Calgary and Edmonton top the Canadian ‘financial health’ index, according to a new report called Urban Spotlight: Neighbourhood Financial Health Index findings for Canada's cities.
Overall, western cities have above-average levels of financial health, while cities in Quebec such as Saguenay, Sherbrooke and Trois Rivières and the Maritimes tend to score below the average.
Financial health is defined in the report as the “ability of individuals and families to balance their spending and saving to advance their financial goals, use credit prudently and productively when needed and build savings and assets for their future.
Prosper Canada and the Canadian Council on Social Development used a new composite index of household financial health at the neighbourhood level, the Neighbourhood Financial Health Index (NFHI), to examine the financial health and vulnerability of Canadian households across the country’s 35 largest cities.
"Our financial health is heavily influenced by where we live," said Elizabeth Mulholland, CEO of Prosper Canada in the press release.
"Assets and debt, not just incomes, matter when it comes to our overall financial health."
The report indicated that St. John’s, Barrie, Oshawa, Regina, and AbbotsfordMission are cities with good average income, but high debt and low savings. They may be ok financially for now but can be characterized as “living on the edge” because they are highly vulnerable to future interest rate increases and economic downturns.
St. John’s is the only city that performs better than average with respect to income and poverty levels, but also has below-average wealth and above-average debt. This combination leaves households vulnerable to higher interest rates and economic shocks.
Select Quebec cities, as well as Halifax, Peterborough, Thunder Bay, and Windsor, could be characterized as "living challenged," with below-average income, wealth, and debt and higher poverty.
Moncton, Saint John, Belleville, Brantford, and St. Catherine's-Niagara could be described as "living constrained," displaying a similar pattern but with lower than average poverty levels.
Toronto, Vancouver, Calgary, Kelowna, and Guelph could be characterized as "living large" with high income and high wealth but also high debt.

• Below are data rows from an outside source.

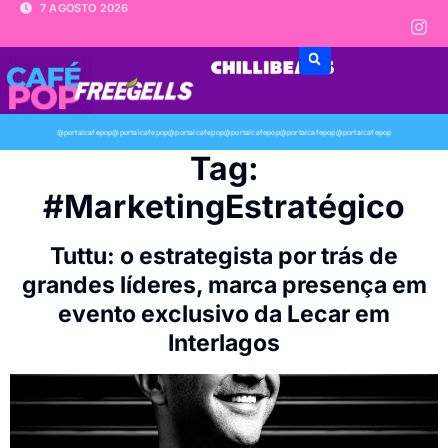
7 AGOSTO 2026
@portalcafepop
@portalcafepop
@portalcafepop
@portalcafepop
@portalcafepop
@portalcafepop
Tag:
#MarketingEstratégico
Tuttu: o estrategista por trás de
grandes líderes, marca presença em
evento exclusivo da Lecar em
Interlagos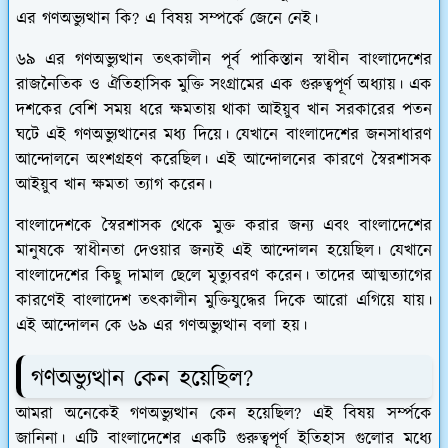
এর গণঅভ্যুত্থান কি? এ বিষয় সম্পর্কে জেনে নেই।
৬৯ এর গণঅভ্যুত্থান তৎকালীন পূর্ব পাকিস্তান স্বাধীন বাংলাদেশের
রাজনৈতিক ও ঐতিহাসিক মুক্তি সংগ্রামের এক গুরুত্বপূর্ণ অধ্যায়। এক
দশকের বেশি সময় ধরে ক্ষমতায় থাকা আইয়ুব খান সরকারের পতন
ঘটে এই গণঅভ্যুত্থানের মধ্য দিয়ে। যেখানে বাংলাদেশের জনসাধারণ
আন্দোলনে অংশগ্রহণ করেছিল। এই আন্দোলনের কারণে স্বৈরশাসক
আইয়ুব খান ক্ষমতা ত্যাগ করেন।
বাংলাদেশকে স্বৈরশাসক থেকে মুক্ত করার জন্য এবং বাংলাদেশের
মানুষকে স্বাধীনতা দেওয়ার জন্যই এই আন্দোলন হয়েছিল। যেখানে
বাংলাদেশের কিছু দামাল ছেলে মৃত্যুবরণ করেন। তাদের আত্মত্যাগের
কারণেই বাংলাদেশ তৎকালীন মুক্তিযুদ্ধের দিকে আরো এগিয়ে যায়।
এই আন্দোলন কে ৬৯ এর গণঅভ্যুত্থান বলা হয়।
গণঅভ্যুত্থান কেন হয়েছিল?
আমরা অনেকেই গণঅভ্যুত্থান কেন হয়েছিল? এই বিষয় সর্ম্পকে
জানিনা। এটি বাংলাদেশের একটি গুরুত্বপূর্ণ ইতিহাস গুলোর মধ্যে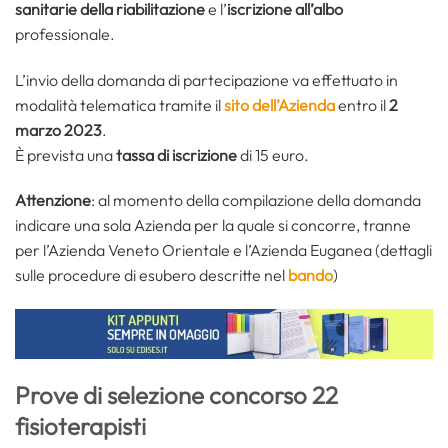
sanitarie della riabilitazione
e l’
iscrizione all’albo
professionale.
L’invio della domanda di partecipazione va effettuato in
modalità telematica tramite il
sito dell’Azienda
entro il
2
marzo 2023
.
È prevista una
tassa di iscrizione
di 15 euro.
Attenzione
: al momento della compilazione della domanda
indicare una sola Azienda per la quale si concorre, tranne
per l’Azienda Veneto Orientale e l’Azienda Euganea (dettagli
sulle procedure di esubero descritte nel
bando
)
Prove di selezione concorso 22
fisioterapisti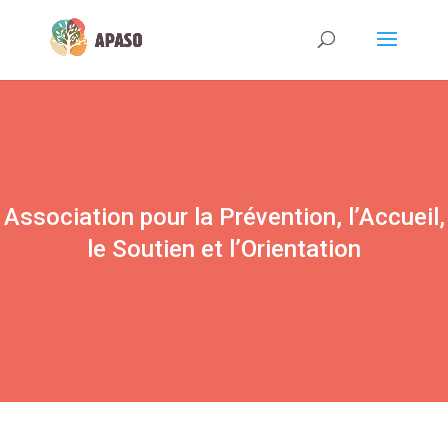
Association pour la Prévention, l’Accueil,
le Soutien et l’Orientation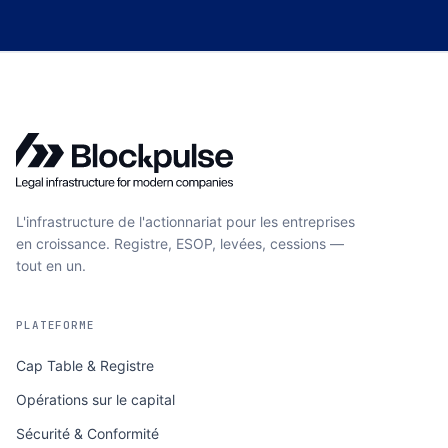
L'infrastructure de l'actionnariat pour les entreprises
en croissance. Registre, ESOP, levées, cessions —
tout en un.
PLATEFORME
Cap Table & Registre
Opérations sur le capital
Sécurité & Conformité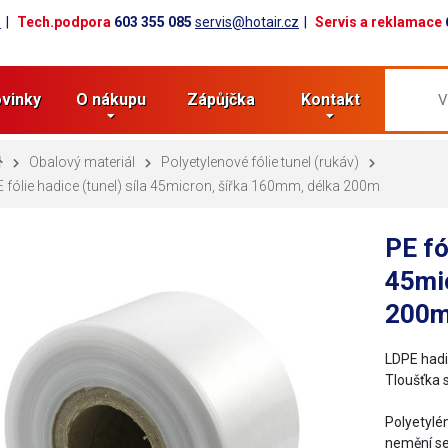
z
Tech.podpora
603 355 085
servis@hotair.cz
Servis a reklamace
vinky
O nákupu
Zápůjčka
Kontakt
Obalový materiál
Polyetylenové fólie tunel (rukáv)
 fólie hadice (tunel) síla 45micron, šířka 160mm, délka 200m
PE fó
45mi
200
LDPE hadi
Tloušťka 
​Polyetylé
nemění s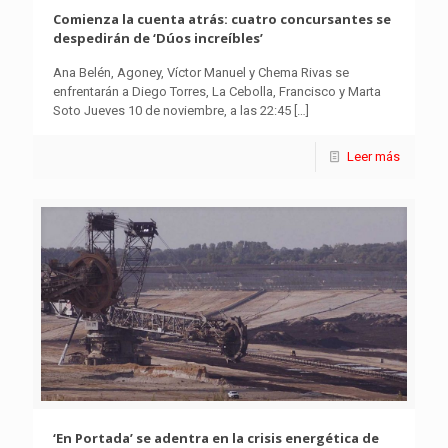
Comienza la cuenta atrás: cuatro concursantes se
despedirán de ‘Dúos increíbles’
Ana Belén, Agoney, Víctor Manuel y Chema Rivas se
enfrentarán a Diego Torres, La Cebolla, Francisco y Marta
Soto Jueves 10 de noviembre, a las 22:45
[…]
Leer más
‘En Portada’ se adentra en la crisis energética de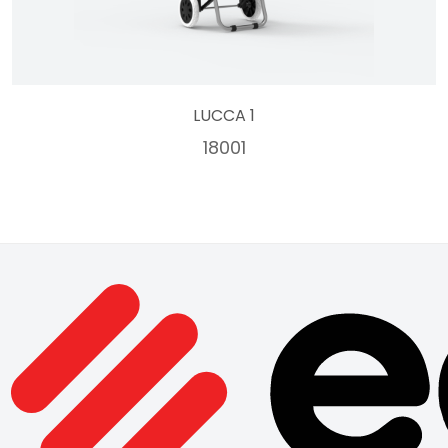
LUCCA 1
18001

Toronto and Vancouver are the most extreme examples, due largely to their elevated real estate and mortgage levels.
Victoria is the only city that performs better than average on all NFHI indicators but one – mortgage debt levels.
“Financial health is not exclusively a question of income,” the report said.
Aided by record-low interest rates, growth in household debt – 8% of indebted Canadians carry 20% of all household debt – has outpaced income growth for many years.
The report also found 19% of Canadians cannot manage a $2,000 emergency expense within 30 days and 41% of Canadians live paycheque to paycheque.
These findings “provide important insight into Canadians' financial health,” said Lucy Becker, IIROC vice-president of public affairs and member education services in the press release.
This is “of great value to regulators, policymakers and those working with Canadians to help them make investment decisions."